RedSeal Cyber Threat Series
Multiple news sources, security researchers and security agencies have reported on a new attack against tens, if not hundreds, of thousands of Internet accessible Exchange servers configured for Secure Sockets Layer (SSL)/Transport Layer Security (TLS) Outlook Web App (OWA) access.
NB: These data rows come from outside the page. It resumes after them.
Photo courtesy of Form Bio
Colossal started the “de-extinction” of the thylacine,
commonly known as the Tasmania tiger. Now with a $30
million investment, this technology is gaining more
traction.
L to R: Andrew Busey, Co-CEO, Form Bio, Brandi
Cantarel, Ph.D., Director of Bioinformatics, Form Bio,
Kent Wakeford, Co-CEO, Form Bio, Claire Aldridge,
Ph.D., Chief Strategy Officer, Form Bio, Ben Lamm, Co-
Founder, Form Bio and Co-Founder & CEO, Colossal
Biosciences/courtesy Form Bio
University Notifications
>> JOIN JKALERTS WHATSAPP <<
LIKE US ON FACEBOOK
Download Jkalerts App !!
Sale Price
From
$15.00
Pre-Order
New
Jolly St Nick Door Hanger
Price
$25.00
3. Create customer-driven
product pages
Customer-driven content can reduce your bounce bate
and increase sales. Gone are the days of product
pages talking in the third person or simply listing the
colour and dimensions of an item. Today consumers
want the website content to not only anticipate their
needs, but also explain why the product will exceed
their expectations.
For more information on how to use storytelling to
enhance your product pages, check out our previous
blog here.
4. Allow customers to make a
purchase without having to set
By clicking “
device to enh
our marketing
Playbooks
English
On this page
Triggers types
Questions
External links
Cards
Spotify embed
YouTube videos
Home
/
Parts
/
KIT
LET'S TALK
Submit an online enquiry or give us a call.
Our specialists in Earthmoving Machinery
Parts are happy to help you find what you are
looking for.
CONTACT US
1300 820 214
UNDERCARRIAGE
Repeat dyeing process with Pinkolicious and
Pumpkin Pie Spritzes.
These attacks are being carried out by the China nation/state sponsored hacking group known as Hafnium.
The exploit utilizes 4 Zero Day vulnerabilities in Microsoft Exchange software, three in Exchange and one in Unified Messaging Services.
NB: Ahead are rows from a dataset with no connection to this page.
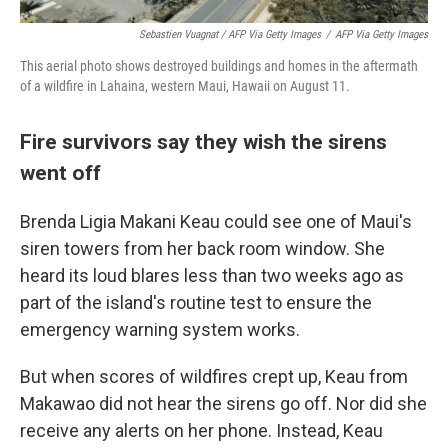
Sebastien Vuagnat / AFP Via Getty Images
/
AFP Via Getty Images
This aerial photo shows destroyed buildings and homes in the aftermath
of a wildfire in Lahaina, western Maui, Hawaii on August 11.
Fire survivors say they wish the sirens
went off
Brenda Ligia Makani Keau could see one of Maui's
siren towers from her back room window. She
heard its loud blares less than two weeks ago as
part of the island's routine test to ensure the
emergency warning system works.
But when scores of wildfires crept up, Keau from
Makawao did not hear the sirens go off. Nor did she
receive any alerts on her phone. Instead, Keau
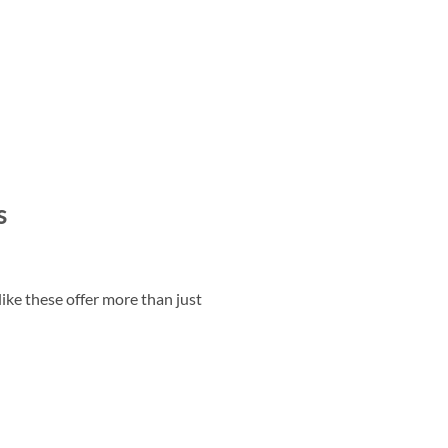
s
ike these offer more than just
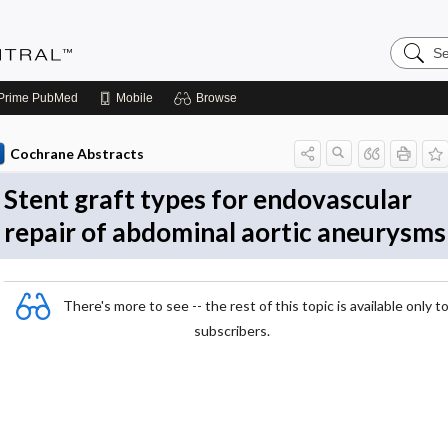
Search
Evidenc
Central
Prime
PubMed
Mobile
Browse
Cochrane Abstracts
Stent graft types for endovascular
repair of abdominal aortic aneurysms
There's more to see -- the rest of this topic is available only t
subscribers.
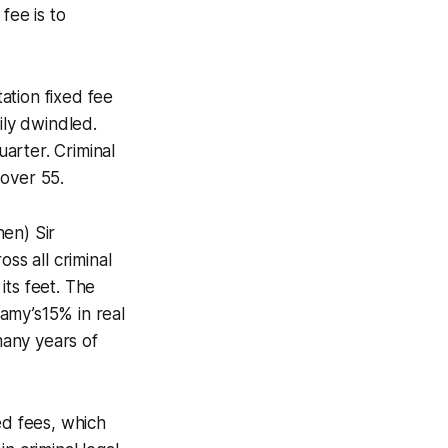
fee is to
ation fixed fee
ily dwindled.
arter. Criminal
 over 55.
en) Sir
s all criminal
its feet. The
amy’s15% in real
many years of
ed fees, which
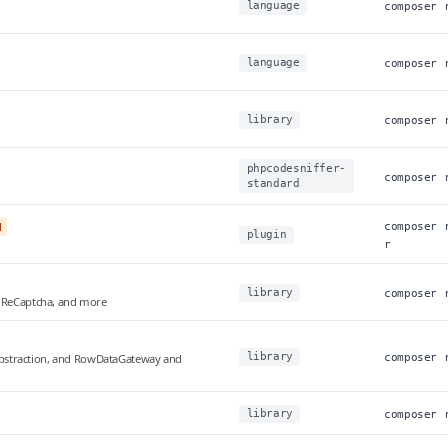
language
composer 
language
composer 
library
composer 
phpcodesniffer-
composer 
standard
l
composer 
plugin
r
library
composer 
, ReCaptcha, and more
library
t abstraction, and RowDataGateway and
composer 
library
composer 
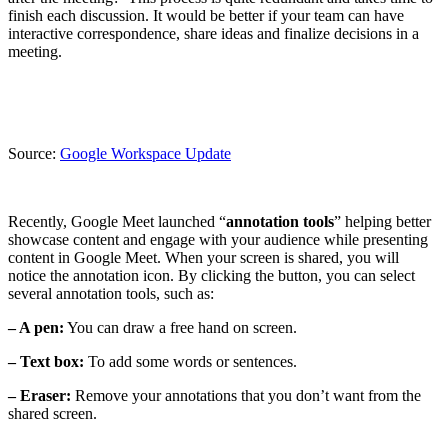
finish each discussion. It would be better if your team can have
interactive correspondence, share ideas and finalize decisions in a
meeting.
Source:
Google Workspace Update
Recently, Google Meet launched “
annotation tools
” helping better
showcase content and engage with your audience while presenting
content in Google Meet. When your screen is shared, you will
notice the annotation icon. By clicking the button, you can select
several annotation tools, such as:
– A pen:
You can draw a free hand on screen.
– Text box:
To add some words or sentences.
– Eraser:
Remove your annotations that you don’t want from the
shared screen.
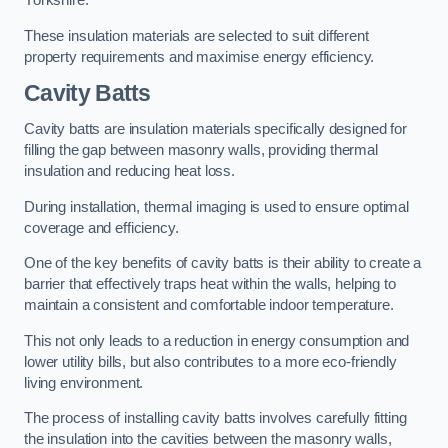
Yorkshire.
These insulation materials are selected to suit different
property requirements and maximise energy efficiency.
Cavity Batts
Cavity batts are insulation materials specifically designed for
filling the gap between masonry walls, providing thermal
insulation and reducing heat loss.
During installation, thermal imaging is used to ensure optimal
coverage and efficiency.
One of the key benefits of cavity batts is their ability to create a
barrier that effectively traps heat within the walls, helping to
maintain a consistent and comfortable indoor temperature.
This not only leads to a reduction in energy consumption and
lower utility bills, but also contributes to a more eco-friendly
living environment.
The process of installing cavity batts involves carefully fitting
the insulation into the cavities between the masonry walls,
The four Zero Day Microsoft CVEs are as follows:
• CVE-2021-26855 – allows an attacker to send specific HTTP requests and authenticate to the Exchange Server
• CVE-2021-26857 – insecure deserialization in Unified Messaging allows remote code execution on Exchange sever
• CVE-2021-26858 – post authentication arbitrary file write vulnerability in Exchange
• CVE-2021-27065 – post authentication arbitrary file write vulnerability in Exchange
The result is a persistent web shell that allows attackers to steal data and perform other malicious actions.
RedSeal customers should:
1) Track the Hosts that the vulnerability scanner identifies as Exchange servers (this example was done with Rapid7 data).
2) Report to inventory the existence of hosts with any of the four vulnerabilities required for this exploit
3) Report on the access from subnets indicated as Internet to Exchange servers via TCP 443
4) -optional- Report on the access from ALL subnets to Exchange servers via TCP 443
All of these actions will be performed using the RedSeal Java UI.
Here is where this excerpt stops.